Et dès qu'un de ces trois critères fait défaut,
il s'en va voir ailleurs. Cette évolution consumériste sera
très sensible avec le rebond du marché de l'emploi.
Demain, nous serons tous dans une logique de CDD.
Mais, à long terme, cette forte
mobilité ne sera-t-elle pas pénalisante pour les salariés ?
Je ne pense pas. Nous sommes sur un marché où les
compétences recherchées se renouvellent de plus en
plus vite et où l'expérience est amenée à
devenir une valeur précieuse, suite aux départs à
la retraite massifs des seniors. Les cadres n'ont donc aucun intérêt
à se faire enfermer dans une entreprise, un secteur ou une
fonction. Dans les années à venir, le but du jeu pour
les salariés sera de rester le plus longtemps possible au
centre de l'échiquier pour bénéficier de toutes
les vagues.
Les jeunes cadres vous semblent-ils
préparés à ces évolutions ?
Préparés je ne sais pas, mais mieux armés.

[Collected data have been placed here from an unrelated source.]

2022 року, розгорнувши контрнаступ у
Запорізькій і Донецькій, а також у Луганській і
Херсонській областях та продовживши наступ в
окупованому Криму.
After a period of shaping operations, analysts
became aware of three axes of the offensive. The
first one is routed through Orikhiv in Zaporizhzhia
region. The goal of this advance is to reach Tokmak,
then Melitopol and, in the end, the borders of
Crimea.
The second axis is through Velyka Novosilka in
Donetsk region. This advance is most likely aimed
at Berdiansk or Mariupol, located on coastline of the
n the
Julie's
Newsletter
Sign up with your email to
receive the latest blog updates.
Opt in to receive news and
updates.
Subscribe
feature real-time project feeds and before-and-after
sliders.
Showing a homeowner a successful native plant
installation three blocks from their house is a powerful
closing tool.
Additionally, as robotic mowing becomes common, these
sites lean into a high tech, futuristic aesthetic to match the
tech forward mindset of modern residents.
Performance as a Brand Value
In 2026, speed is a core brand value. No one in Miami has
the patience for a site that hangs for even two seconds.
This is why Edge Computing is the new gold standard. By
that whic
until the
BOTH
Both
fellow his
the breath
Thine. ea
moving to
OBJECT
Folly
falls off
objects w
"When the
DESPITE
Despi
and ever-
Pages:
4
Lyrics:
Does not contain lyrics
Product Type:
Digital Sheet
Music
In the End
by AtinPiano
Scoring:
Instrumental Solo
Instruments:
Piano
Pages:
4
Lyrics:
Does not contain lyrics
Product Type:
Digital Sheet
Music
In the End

Dans les années 90, le fossé qui séparait les
seniors de la nouvelle génération de cadres était
celui des nouvelles technologies. Le fossé qui sépare
aujourd'hui les seniors de la nouvelle génération
des cadres est, je crois, la mondialisation. Les jeunes cadres voient
loin, sont nés dans une Europe sans frontière. En
cela, ils partent avec une longueur d'avance : ils sont déjà
prêts à bouger de pays, donc d'entreprise.